Only supporters of the Heatherwick-designed project have been granted access to Sadiq Khan’s team, the AJ can reveal
He’s regularly photographed at showbiz events and has met boyband The Vamps twice since being elected last May.
But London mayor Sadiq Khan has not found time to hold a single meeting to discuss the Garden Bridge with anyone outside his administration, Freedom of Information (FOI) requests made by the AJ have revealed.
In the face of sustained controversy over the £185 million project and repeated requests for an audience with Garden Bridge critics – ranging from the RIBA to local campaign group Thames Central Open Spaces (TCOS) – Khan is understood to have delegated responsibility for dealing with the scheme to his chief of staff David Bellamy.
But all four of Bellamy’s meetings about the bridge since taking up his position have been with the Garden Bridge Trust or with parties involved in the project, such as Lambeth Council, the FOIs have revealed (see document).
The revelation sparked anger across the political spectrum, with critics accusing Khan of engaging only with powerful supporters of the bridge despite his campaign promise to be a ‘mayor for all Londoners’.
Liberal Democrat London Assembly member Caroline Pidgeon, a long-time critic of the bridge and its procurement history, accused Khan of adopting ’exactly the same’ position as his predecessor Boris Johnson in refusing to listen to those with serious concerns about the project.
‘These stretch from TCOS through to Inner London Ramblers, and from the president of the RIBA through to a growing number of councillors from both Lambeth and Westminster,’ Pidgeon said. ‘You can’t claim to be the mayor for all Londoners and then ensure your office door is only open to those who back the Garden Bridge.’
If you’re well-connected and slick you can access Sadiq’s closest advisers
Former Tory transport minister and candidate for mayor of London, Steven Norris, called the FOI findings ‘worrying’.
‘Sadiq Khan has of course asked Margaret Hodge to look at the value for money of the scheme, but it is surely only fair that its many opponents have the chance to make their case to the mayor’s chief of staff if not to the mayor himself,’ Norris said.
TCOS member Michael Ball said it was notable that Khan is willing to meet with ‘developers and money men’ but would not properly scrutinise what he described as the waste of ‘tens of millions of pounds’ worth of taxpayers’ money.
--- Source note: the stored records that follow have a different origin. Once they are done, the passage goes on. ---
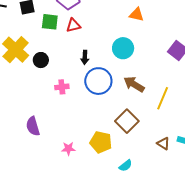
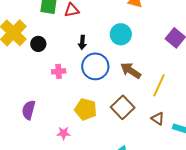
purple semicircle: (33, 126) -> (29, 110), turned 30
yellow pentagon: (101, 142) -> (86, 109), moved
brown triangle: (163, 143) -> (158, 119), moved

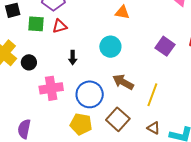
blue circle: (95, 66) -> (90, 94), moved
pink cross: (59, 71) -> (51, 88), size x1.6

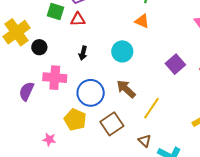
purple semicircle: (24, 129) -> (26, 91), moved

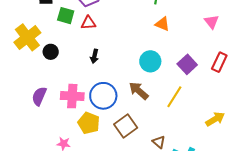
orange triangle: (142, 21) -> (162, 24), moved
cyan circle: (122, 51) -> (150, 61), moved
pink cross: (55, 78) -> (72, 96), moved
yellow line: (151, 108) -> (174, 97), moved

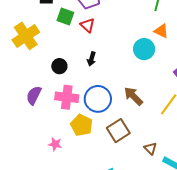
red triangle: (88, 23) -> (87, 25), turned 42
black circle: (51, 52) -> (59, 66), moved
cyan circle: (150, 61) -> (144, 49), moved

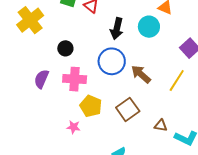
black arrow: (92, 59) -> (117, 29), moved, size x1.5
blue circle: (98, 99) -> (112, 61), moved
pink star: (55, 144) -> (74, 127), moved
brown triangle: (150, 148) -> (161, 126), turned -32

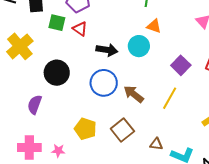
black arrow: (117, 29) -> (107, 50), turned -90
black circle: (65, 48) -> (57, 73), size x1.6
pink cross: (75, 79) -> (29, 147), moved
pink star: (74, 127) -> (58, 151), moved

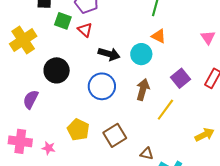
brown arrow: (134, 94) -> (143, 90), moved, turned 60

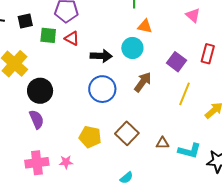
black circle: (57, 70) -> (40, 91), moved
brown arrow: (143, 90) -> (143, 82), turned 35
purple semicircle: (31, 99) -> (37, 119), turned 144
yellow line: (165, 110) -> (185, 94), moved

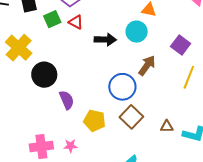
green square: (48, 35) -> (52, 19), turned -30
blue circle: (102, 89) -> (122, 87), moved
purple semicircle: (37, 119) -> (67, 100), moved

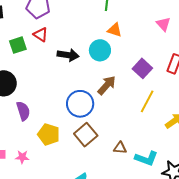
green square: (52, 19) -> (18, 45), moved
‘The message is clear,’ Ball said. ‘If you’re well-connected and slick you can access Sadiq’s closest advisers and persuade him to commit yet more of our money on this sinking project. But if you represent ordinary Londoners - 70 per cent of whom don’t want this wretched bridge - you can wait until the twelfth of never to meet him.
‘Even his GLA Labour Party colleagues are refused access, and are forced to pass resolutions, supported by all parties, protecting the public purse from this vanity project.’
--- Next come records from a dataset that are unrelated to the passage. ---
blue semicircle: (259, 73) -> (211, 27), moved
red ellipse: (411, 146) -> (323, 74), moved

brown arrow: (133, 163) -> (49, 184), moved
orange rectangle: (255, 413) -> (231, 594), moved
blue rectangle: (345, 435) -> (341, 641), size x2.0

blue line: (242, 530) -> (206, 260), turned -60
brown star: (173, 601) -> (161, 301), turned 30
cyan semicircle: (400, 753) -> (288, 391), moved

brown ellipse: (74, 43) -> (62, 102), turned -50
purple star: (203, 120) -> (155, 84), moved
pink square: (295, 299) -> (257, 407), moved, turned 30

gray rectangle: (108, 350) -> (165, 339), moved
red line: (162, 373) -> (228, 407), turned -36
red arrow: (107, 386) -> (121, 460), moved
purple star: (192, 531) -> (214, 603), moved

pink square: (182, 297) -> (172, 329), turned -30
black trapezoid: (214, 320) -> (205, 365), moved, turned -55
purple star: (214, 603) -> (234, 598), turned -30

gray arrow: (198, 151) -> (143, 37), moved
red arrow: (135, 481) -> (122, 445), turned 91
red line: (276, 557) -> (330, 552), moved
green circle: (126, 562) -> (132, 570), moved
It is important that the mayor hears… not just the propaganda
Labour London Assembly Tom Copley did not criticise Khan directly but urged him to meet with campaigners and the local community ‘at the earliest opportunity’.
He said: ‘It is important that the mayor hears first-hand the views of those who oppose the Garden Bridge, not just the propaganda spewed out by the glossy PR machine at the Garden Bridge Trust.’
Last August, the AJ revealed that the newly-elected Khan had turned down separate meeting requests with leading architects Richard Rogers, Terry Farrell and Jane Duncan, by citing his busy schedule.
A spokesperson for the mayor of London said: ‘The mayor’s position is widely on the record. He is supportive of the project but is clear that no more of Londoners’ taxes for which he is responsible will go into the Garden Bridge.
‘The Garden Bridge Trust has had a funding commitment from TfL established by the previous mayor and therefore it is right that his team monitors progress with the project.’
Garden bridge revised
Will Jennings, anti-Garden Bridge campaigner and founder of A Folly for London
’In his publication “A City For All Londoners” last October, Sadiq stated, “I will work with communities and civil society groups across London to encourage active participation in community and civic life.” The Garden Bridge has helped instigate some of the most determined, deeply-researched and active citizens who would welcome the opportunity to work with Sadiq, but the mayor has simply turned his back.’
Alexandra Runswick of the Alliance for Lobbying Transparency
’The Garden Bridge is a contentious project with strong views on both sides. Fundamentally however, this project is going to be funded by the public purse and the mayor therefore has a duty to be fully transparent about how he is making decisions, and the public must be able to hold him account for these decisions. The mayor and his team must be willing to meet with both sides, otherwise they are left open to the charge that special interests are being granted privileged access. This gives the impression they are subject to undue influence, which undermines democratic processes and trust in government.
’Decision-making in local government must be open and transparent. Unfortunately we have a very weak statutory lobbying register in place which does not cover the mayor’s office. We therefore know very little about who is seeking to influence the mayor, and about what policy areas or projects. The mayor and his staff must be open to hearing a full range of views on which they can deliberate and make a fully informed decision that is influenced by a wide range of stakeholders, and not just those who are given privileged access to the mayor’s staff.’